On achève bien les chevaux.

Ce billet a pour objectif de témoigner de la façon dont la fonction publique remercie ses serviteurs au moment de leur départ à la retraite. J’en ai fait récemment les frais et c’est la raison pour laquelle je m’autorise sur la foi de ce que j’ai vécu, le droit d’en parler.

Une manière pour moi de tirer ma révérence après quarante années d’investissement total dans le domaine du sport de haut niveau et à l’heure où vont se dérouler, dans mon propre pays, les Jeux Olympiques et Paralympiques.

Allons droit au but : je n’y serai pas, « débarqué » que j’ai été dans la dernière ligne droite par la faute d’un manager, récemment nommé, qui n’aura pas respecté l’homme que j’étais et la vision que je développais bien avant qu’il n’arrive. 

Mais on pourrait imaginer que mes propos sont valables pour toute autre situation du même genre (licencié du privé ou en passe de l’être, par exemple), encore plus lorsqu’il s’agit de personnes ayant atteint ou dépassé les 60 ans, conduites de gré ou de force à « rendre leur tablier ». Ou contraintes parfois de négocier à la baisse, les conditions de leur maintien dans la fonction qui était la leur jusqu’à présent.

En ce qui me concerne, et pour information, ma valeur marchande avait été fixée à 1000€ net / mensuel pour un poste de responsable du processus « Gagner l’Or à Paris 2024 » (objectif 15 à 18 médailles d’or) : une mission à haut niveau d’enjeu et de risque, pour un cadre qui avait déjà assumé, durant l’olympiade précédente, le poste de Responsable de la Haute performance ; ayant contribué à l’acquisition par la France de 41 médailles à Tokyo 2021 (contre 21 à Rio 2016).

Belle récompense et évolution pour un cadre qui aurait pu également faire valoir un ensemble de diplômes et expériences diverses assez rare pour devoir être remarqué : Agrégé, Docteur, Diplômé de l’Institut National des Sports, de l’Expertise et de la Performance, titulaire d’un BE 3, etc.

Il faut que vous sachiez qu’ils sont nombreux mes prédécesseurs, dont la carrière aura marqué l’évolution du sport français, à avoir connu cette situation de quasi abandon au moment même où les choses vous quittent.

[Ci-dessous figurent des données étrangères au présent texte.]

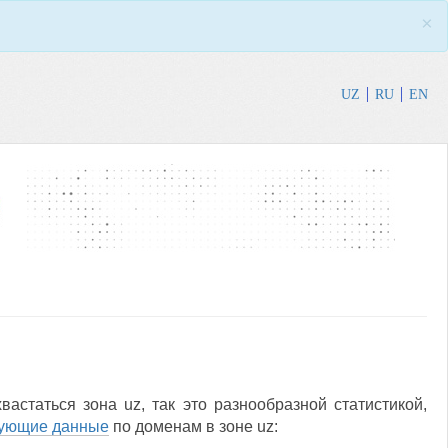
×
UZ
RU
EN
астаться зона uz, так это разнообразной статистикой,
дующие данные
по доменам в зоне uz:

Je cite entre autres : H. Hélal, J.C. Vollmer, C. Colombo, R. Hippolyte et moi-même -si tenté que je puisse considérer avoir été l’un des leur- qui ai rejoint maintenant cette triste liste.

Après avoir fait du mot « accompagnement » l’une des pièces maitresses de la formation des entraîneurs et autres responsables du sport français, du suivi des projets et des acteurs, après avoir déployé des trésors d’attention, après avoir écrit sur toutes ces questions, vous voilà un jour largué « dans la nature » sans remerciement particulier. A un an de l’évènement sportif le plus important qu’aura connu votre pays depuis que le sport moderne existe, voilà que vous n’y serez pas « ou plus » et ce contrairement aux engagements parfois tenus par les prédécesseurs. « Les promesses faites n’engagent que ceux qui les reçoivent ou qui y croient » disait un politicien célèbre.

N’escomptez pas non plus de billet d’entrée, il ne peut pas y en avoir pour tout le monde ; car vous êtes devenu en très peu de temps dans le domaine dans lequel vous étiez le plus qualifié, « tout le monde », c’est à dire « n’importe qui ». Il n’y a pas de place pour vous, vous avez fait votre temps.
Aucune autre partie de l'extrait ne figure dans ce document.